• What you will do: Would you please repeat, word for word, only the lines from the one holding "Проволока нержавеющая" through the one holding "del personal clave." in the material below, without the pictures?

>>>

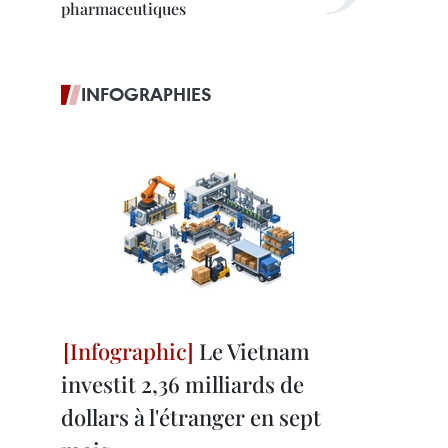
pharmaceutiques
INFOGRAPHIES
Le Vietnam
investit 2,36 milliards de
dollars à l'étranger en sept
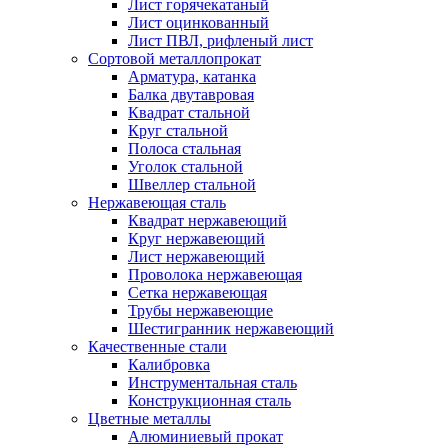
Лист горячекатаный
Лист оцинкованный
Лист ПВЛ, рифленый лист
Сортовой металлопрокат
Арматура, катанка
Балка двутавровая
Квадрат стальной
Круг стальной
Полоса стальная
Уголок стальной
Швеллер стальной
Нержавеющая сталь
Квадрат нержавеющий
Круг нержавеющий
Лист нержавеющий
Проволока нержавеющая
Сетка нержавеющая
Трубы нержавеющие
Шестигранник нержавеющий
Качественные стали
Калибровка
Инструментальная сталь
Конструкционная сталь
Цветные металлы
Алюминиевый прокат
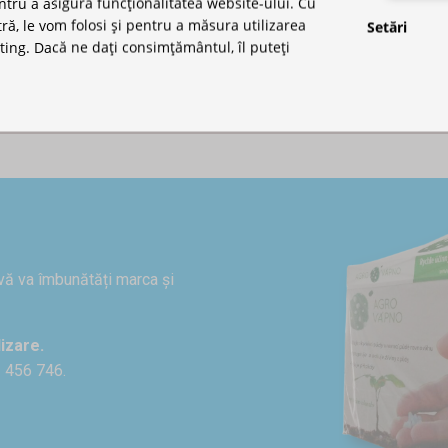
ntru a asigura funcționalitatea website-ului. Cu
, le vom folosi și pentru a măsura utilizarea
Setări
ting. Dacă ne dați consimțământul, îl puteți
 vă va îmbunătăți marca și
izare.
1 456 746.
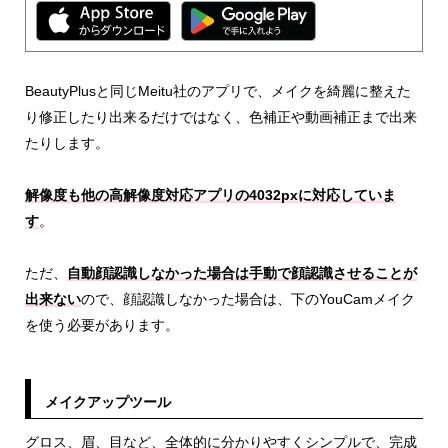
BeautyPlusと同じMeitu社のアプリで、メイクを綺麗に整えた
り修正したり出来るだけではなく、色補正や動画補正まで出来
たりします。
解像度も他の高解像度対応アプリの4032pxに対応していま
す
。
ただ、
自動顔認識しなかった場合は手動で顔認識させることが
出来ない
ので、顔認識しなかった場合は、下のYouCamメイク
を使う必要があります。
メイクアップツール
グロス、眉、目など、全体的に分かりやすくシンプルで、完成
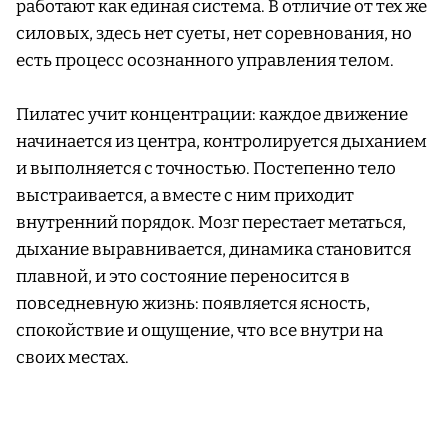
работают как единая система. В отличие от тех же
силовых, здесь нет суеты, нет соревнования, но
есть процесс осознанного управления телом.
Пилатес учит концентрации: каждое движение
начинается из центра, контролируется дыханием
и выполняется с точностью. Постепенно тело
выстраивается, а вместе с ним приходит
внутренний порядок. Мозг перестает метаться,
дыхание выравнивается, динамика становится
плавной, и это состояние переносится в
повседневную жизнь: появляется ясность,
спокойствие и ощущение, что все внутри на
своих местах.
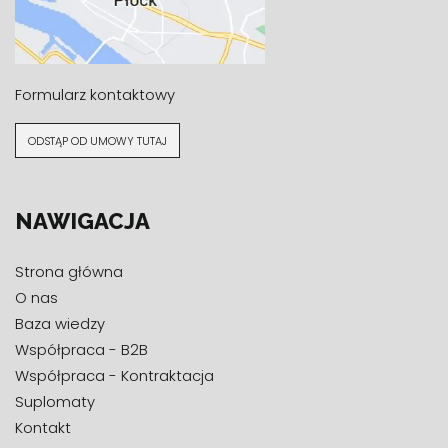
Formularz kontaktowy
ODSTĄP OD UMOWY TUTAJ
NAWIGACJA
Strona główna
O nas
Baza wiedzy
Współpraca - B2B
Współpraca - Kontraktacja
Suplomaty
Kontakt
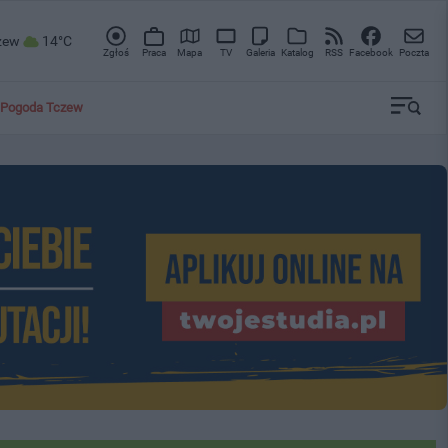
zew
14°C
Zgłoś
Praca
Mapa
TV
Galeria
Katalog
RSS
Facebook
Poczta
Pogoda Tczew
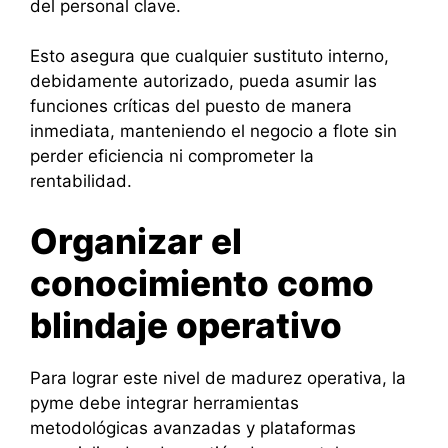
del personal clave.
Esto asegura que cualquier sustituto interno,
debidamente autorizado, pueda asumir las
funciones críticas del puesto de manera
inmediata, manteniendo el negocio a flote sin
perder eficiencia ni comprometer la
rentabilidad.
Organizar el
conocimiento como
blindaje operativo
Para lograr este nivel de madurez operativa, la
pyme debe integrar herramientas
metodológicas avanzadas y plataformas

<<<

• Solved problem:
Проволока нержавеющая
Сетка нержавеющая
Трубы нержавеющие
Шестигранник нержавеющий
Качественные стали
Калибровка
Инструментальная сталь
Конструкционная сталь
Цветные металлы
Алюминиевый прокат
ntru a asigura funcționalitatea website-ului. Cu
, le vom folosi și pentru a măsura utilizarea
Setări
ting. Dacă ne dați consimțământul, îl puteți
 vă va îmbunătăți marca și
izare.
1 456 746.
BeautyPlusと同じMeitu社のアプリで、メイクを綺麗に整えた
り修正したり出来るだけではなく、色補正や動画補正まで出来
たりします。
解像度も他の高解像度対応アプリの4032pxに対応していま
す
。
ただ、
自動顔認識しなかった場合は手動で顔認識させることが
出来ない
ので、顔認識しなかった場合は、下のYouCamメイク
を使う必要があります。
メイクアップツール
グロス、眉、目など、全体的に分かりやすくシンプルで、完成
работают как единая система. В отличие от тех же
силовых, здесь нет суеты, нет соревнования, но
есть процесс осознанного управления телом.
Пилатес учит концентрации: каждое движение
начинается из центра, контролируется дыханием
и выполняется с точностью. Постепенно тело
выстраивается, а вместе с ним приходит
внутренний порядок. Мозг перестает метаться,
дыхание выравнивается, динамика становится
плавной, и это состояние переносится в
повседневную жизнь: появляется ясность,
спокойствие и ощущение, что все внутри на
своих местах.
Formularz kontaktowy
ODSTĄP OD UMOWY TUTAJ
NAWIGACJA
Strona główna
O nas
Baza wiedzy
Współpraca - B2B
Współpraca - Kontraktacja
Suplomaty
Kontakt
zew
14°C
Zgłoś
Praca
Mapa
TV
Galeria
Katalog
RSS
Facebook
Poczta
Pogoda Tczew
del personal clave.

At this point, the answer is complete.